Ficamos mais um segundo, olhando um para o outro, antes de Katniss se lançar para mim, envolvendo meu pescoço com seus braços, colando seu corpo no meu num abraço. Choque, é o primeiro sentimento que me acomete. Mas em seguida, uma comoção enorme toma conta de mim, e contra todos os meus instintos, eu abraço Katniss também. Afundo meu rosto em seus cabelos, e uma lágrima, sem qualquer explicação rola por meu rosto. Isso não pode ser um adeus. Quando ela se afasta do abraço, eu consigo enxugar a lágrima antes que ela veja.

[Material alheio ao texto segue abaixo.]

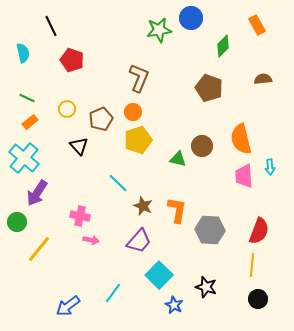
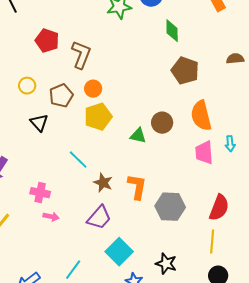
green diamond: (223, 46) -> (172, 31), moved, turned -45
red pentagon: (72, 60) -> (47, 41), moved
brown L-shape: (139, 78) -> (81, 55), moved
brown semicircle: (263, 79) -> (235, 59), moved
brown pentagon: (209, 88) -> (185, 71), moved

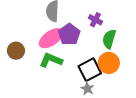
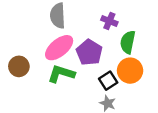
purple pentagon: (69, 34) -> (89, 52), moved
black square: (90, 70) -> (108, 81), size x0.7

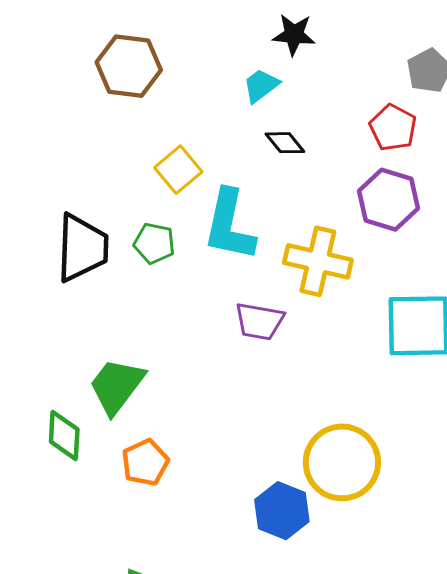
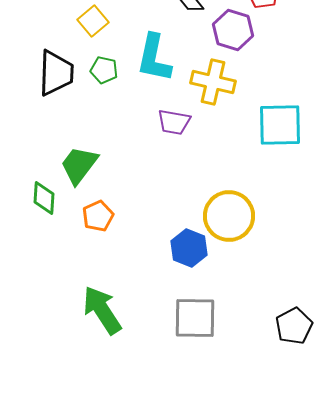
yellow square: (178, 170) -> (93, 21), moved
purple hexagon: (388, 200) -> (233, 30), moved

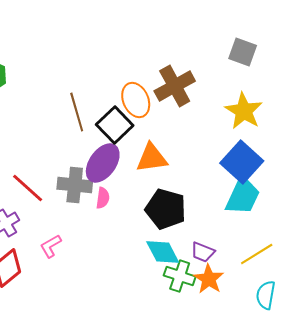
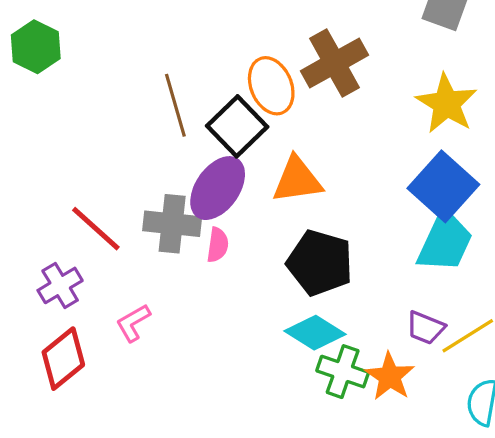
cyan diamond: (163, 252) -> (315, 333), turned -30
purple trapezoid: (203, 252) -> (425, 328), moved

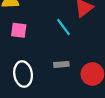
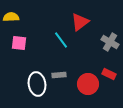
white ellipse: (23, 74) -> (37, 84), moved

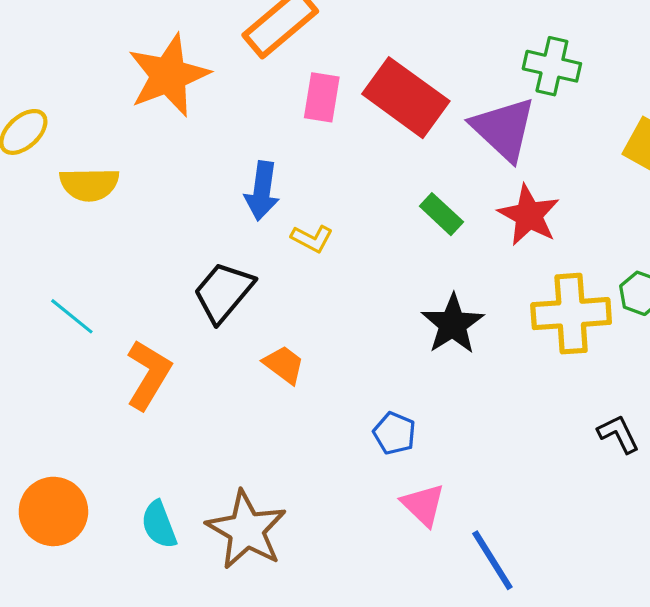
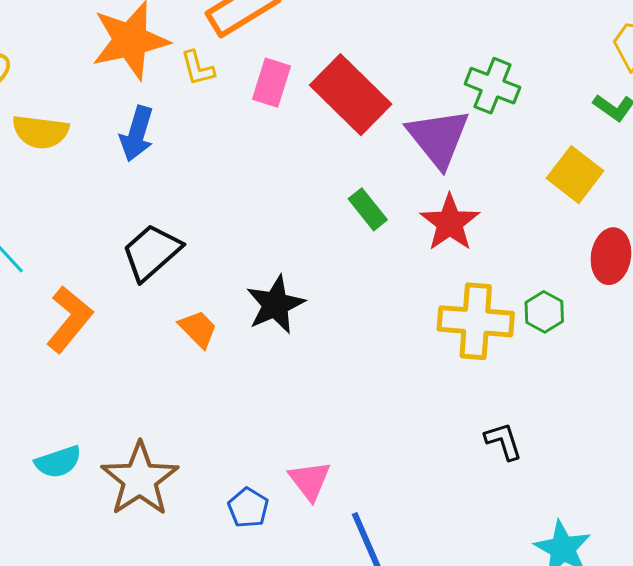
blue arrow: (262, 191) -> (137, 134), moved
yellow L-shape: (312, 239) -> (198, 68), moved, turned 39
black star: (453, 324) -> (275, 304), moved
blue pentagon: (394, 433) -> (248, 508), moved
cyan semicircle: (159, 525) -> (58, 462), turned -96

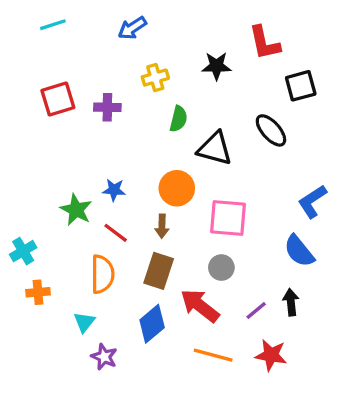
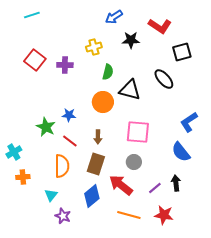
blue arrow: (132, 28) -> (114, 17), moved
red L-shape: (264, 43) -> (160, 26), turned -45
red square: (58, 99) -> (35, 60), turned -35
orange circle: (177, 188) -> (103, 102), moved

— Tudo certo, então – ela diz, e se afasta de mim, mordendo seu lábio inferior.

Ela então se despede de Tigris, e sai com Gale para rua. Fico apenas com Tigris, minha respiração pesada, fazendo uma prece silenciosa para que Katniss fique viva. Tigris toca meu braço.

– Hora de ir – ela ronrona.

– Adeus – eu digo, e consigo lhe lançar um sorriso, apesar de toda a desolação infiltrada em mim. Ela sorri, revelando mais uma vez suas presas, e eu saio para a rua, ouvindo a porta bater atrás de mim. Neve cai. Não avisto Cressida ou Pollux, mas vejo Katniss e Gale um pouco a frente. Ninguém parece me notar, então eu apenas ando, como todos fazem. Escuto as pessoas amaldiçoando os rebeldes, outras reclamando que deixaram sua peruca favorita em casa. A maior parte das reclamações tem a ver com coisas fúteis assim. Tenho pena de todos eles. De repente, escuto tiros, não muito longe. Katniss sumiu do meu campo de visão, quando virou numa esquina, saindo da viela, rumando para a rua principal, para a mansão de Snow. Há um tumulto, uma nova onda de tiros, pessoas gritam, correm, deixando seus bens para trás. Eu começo a sentir algo ruim crescendo dentro de mim. Mais tiros. Corro, na esperança de localizar Katniss, mas então eu escorrego e caio, por cima de alguém. Estou prestes a me desculpar, quando percebo que escorreguei nos miolos da pessoa que está em baixo de mim. Me levanto, tremendo, e vomito todo meu café da manhã, e meu jantar. Um instinto, maior que a escuridão que tenta tomar conta de mim, faz com que eu continue andando, continue correndo até encontrar Katniss. Mas minhas pernas estão bambas, minha visão oscila, e eu escorrego e caio mais uma vez. Sangue mancha o chão embaixo de mim. Meu peito dói. Eu preciso achar Katniss. A multidão está bem adiante, correndo enlouquecida, em busca de abrigo. Me levanto o mais rápido que consigo, afim de me enturmar novamente, e não ser descoberto. Mas no movimento, minha peruca acaba caindo no chão. Estou me abaixando para pegá-la, quando algo encosta em minha cabeça, e eu escuto o familiar som de uma arma sendo engatilhada. Me levanto, lentamente. As mãos para cima, em sinal de rendição.

– Ora ora, veja quem eu encontrei... – diz uma voz feminina, o sotaque gritante da capital. – Não seria, o próprio Peeta Mellark?

Apavorado, levo uma de minhas mãos rapidamente ao meu bolso, e chego a tocar o comprimido, quando a pressão da arma em minha cabeça, se torna mais forte.

– Não, não! – a mulher diz, calmamente. – Não faça isso.

– Só há um modo de me impedir, que é disparando essa arma. Então morrerei de qualquer forma – digo.

Começo a me virar, afim de ver o rosto de minha captora, o que provavelmente será a última coisa que verei antes de morrer.

– É aí que você se engana. Sempre há outra alternativa – ela diz, em seguida eu sinto uma pancada em minha cabeça, e tudo se apaga, enquanto meu corpo cai no chão, repousando em uma mistura de neve e sangue de inocentes.